Chez Zenly, le choc a laissé place à la colère, à la déception et à l'incompréhension. « Cette décision purement économique gâche plus de 10 ans de travail alors qu'on a une super app qui regroupe une communauté très engagée, une technologie unique et brevetée, et qu'on était en pleine croissance », regrette un salarié dépité.

Créé en 2011, Zenly se présente comme le réseau social de la géolocalisation entre amis, ou « cartographie sociale », qui comporte également une messagerie interne. Il suffit de secouer son smartphone avec la main pour envoyer à ses contacts sa localisation exacte. Pratique pour se retrouver dans un lieu vaste ou bondé comme au lycée, dans un bar ou un événement comme un festival. L'app permet aussi d'organiser des rencontres inopinées selon la localisation de ses proches, ou tout simplement de suivre l'activité de ses amis en temps réel, ce qui est très apprécié par la jeune génération. La nouvelle version, lancée avec succès au printemps dernier, permet enfin de créer son « empreinte », c'est-à-dire une carte d'identité numérique selon ses lieux de prédilection, et de la partager.

Dans l'univers bouché des réseaux sociaux, le succès de niche de Zenly chez les jeunes dès son lancement fin 2015 est une rareté. Le concept, qui place la localisation au cœur de l'interaction sociale, est alors nouveau et prometteur. C'est pourquoi Evan Spiegel, le fondateur de Snap, repère vite la startup française et la rachète pour environ 300 millions de dollars en 2017, un montant énorme pour une pépite certes pleine de potentiel mais alors très peu connue.

Cinq ans plus tard, Zenly est passé de 4 millions d'utilisateurs actifs par mois -les chiffres communiqués à l'époque- à 40 millions aujourd'hui, dont 15 millions se connectent tous les jours.

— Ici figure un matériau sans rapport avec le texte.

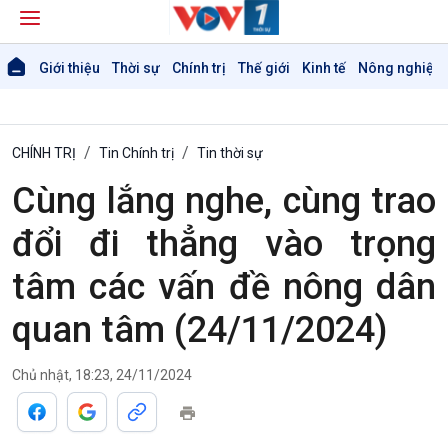
Giới thiệu
Thời sự
Chính trị
Thế giới
Kinh tế
Nông nghiệp 
CHÍNH TRỊ
Tin Chính trị
Tin thời sự
Cùng lắng nghe, cùng trao
đổi đi thẳng vào trọng
Giới thiệu
Thời sự
tâm các vấn đề nông dân
Thời sự 6h
Thời sự 12h
quan tâm (24/11/2024)
Thời sự 18h
Thời sự 21h30
Chủ nhật, 18:23, 24/11/2024
Bản tin
Chuyên mục
Theo dòng Thời sự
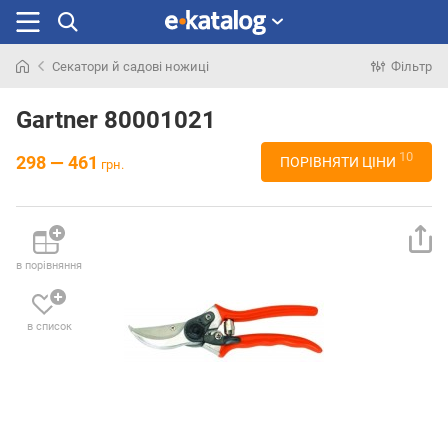
Секатори й садові ножиці
Фільтр
Шукали
раніше
Gartner 80001021
10
298 — 461
ПОРІВНЯТИ ЦІНИ
грн.
в порівняння
в список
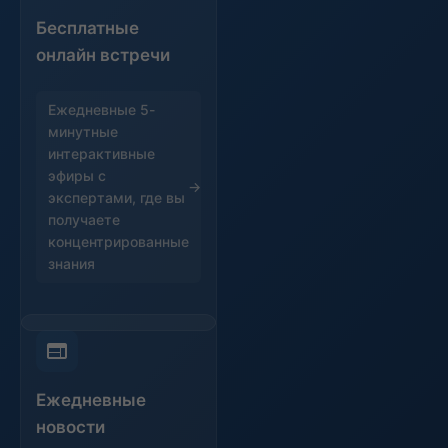
Бесплатные
онлайн встречи
Ежедневные 5-
минутные
интерактивные
эфиры с
экспертами, где вы
получаете
концентрированные
знания
Ежедневные
новости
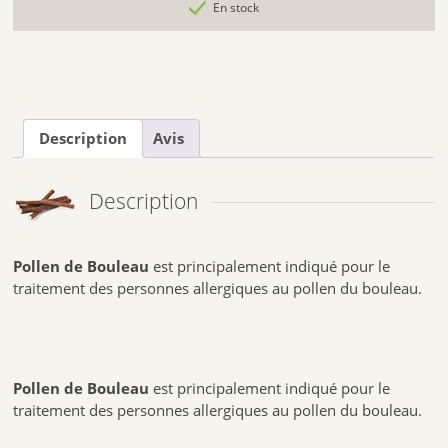
En stock
Description
Avis
Description
Pollen de Bouleau
est principalement indiqué pour le
traitement des personnes allergiques au pollen du bouleau.
Pollen de Bouleau
est principalement indiqué pour le
traitement des personnes allergiques au pollen du bouleau.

Indépendante de Snapchat, qui est très présent aux Etats-Unis et en Europe, Zenly cartonne surtout en Russie et en Asie du Sud-Est. En mars dernier, la pépite tricolore pointait dans le top 10 des applications sociales les plus téléchargées, devant Twitter ou Discord.

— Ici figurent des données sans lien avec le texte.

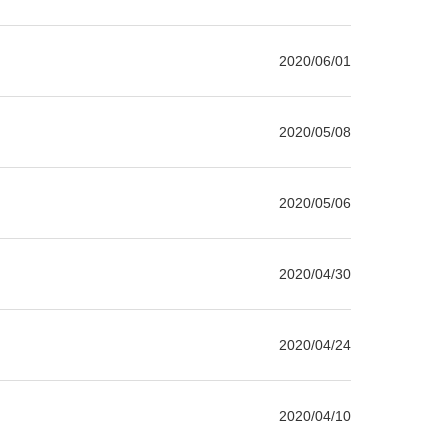
2020/06/01
2020/05/08
2020/05/06
2020/04/30
2020/04/24
2020/04/10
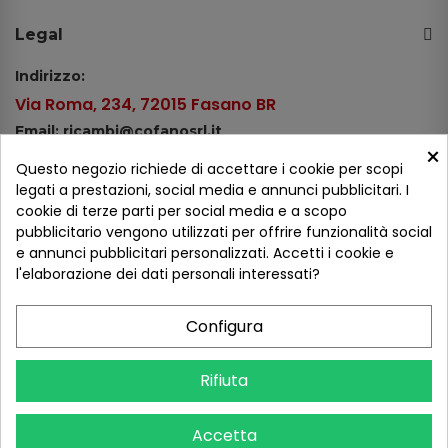
Legal
Indirizzo:
Via Roma, 234, 72015 Fasano BR
Email: ricambi@cofanosrl.it
×
Telefono:
Questo negozio richiede di accettare i cookie per scopi
Tel.: +39 080 44 13 478
legati a prestazioni, social media e annunci pubblicitari. I
cookie di terze parti per social media e a scopo
WhatsApp: +39 334 98 51 100
pubblicitario vengono utilizzati per offrire funzionalità social
e annunci pubblicitari personalizzati. Accetti i cookie e
Metodi di pagamento
l'elaborazione dei dati personali interessati?
Configura
Seguici sui social
Rifiuta
Accetta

D'où le sentiment de gâchis des employés. D'après nos informations, après le départ du dernier cofondateur, Antoine Martin, en mars dernier, Zenly a demandé à sa maison-mère de retrouver son indépendance. Des investisseurs internationaux auraient même été trouvés et auraient été prêts à débourser plusieurs centaines de millions de dollars pour sortir Zenly du giron de Snap et développer l'application. Mais Snap a refusé, par crainte de la concurrence. Interrogée sur ce sujet, l'entreprise américaine n'a pas répondu à nos sollicitations.

Ce mercredi encore, lorsqu'un salarié a demandé à Jeremy Voos pourquoi Snap ne revend pas Zenly plutôt que de fermer l'entreprise, celui-ci a répondu, d'après plusieurs salariés présents consultés par La Tribune, que Snap ne voulait pas que Zenly, qui s'adresse à la même cible que Snapchat -les jeunes- lui fasse de l'ombre. Snap préfère donc s'asseoir sur un pactole de potentiellement plusieurs centaines de millions de dollars, plutôt que laisser Zenly poursuivre seul son chemin.

L'absence de monétisation, la faiblesse de Zenly chez Snap

Alors que le rachat par Snap paraissait en 2017 une énorme opportunité de développement pour Zenly, être un satellite d'un grand groupe est devenu un piège pour la startup française. « Cette décision n'a pas de sens stratégiquement, c'est purement financier. C'est juste la direction financière dans son bureau qui doit trouver des coupes budgétaires, regarder les comptes et supprimer toutes les lignes rouges », déplore un employé, qui estime que Zenly coûtait à Snap « entre 40 et 60 millions d'euros par an ».

S'il paraît compréhensible de supprimer les postes de coûts non liés à l'activité économique principale en période de crise, Zenly estime qu'il aurait pu en être autrement. « Snap n'a jamais voulu nous monétiser. Zenly ne propose pas de pub, ni d'abonnement, ne collecte pas de datas. Rien. On a proposé maintes fois à Snap des stratégies de monétisation, mais ils n'ont jamais voulu. Ils nous disaient qu'il fallait qu'on se développe davantage avant d'envisager la monétisation, mais paradoxalement ils n'investissaient pas assez pour qu'on accélère plus vite », raconte une source. L'indépendance de Zenly -qui n'est pas construite sur la même stack technique donc impossible à intégrer à Snapchat sans refonte majeure-, s'est donc révélée à double tranchant pour la startup tricolore.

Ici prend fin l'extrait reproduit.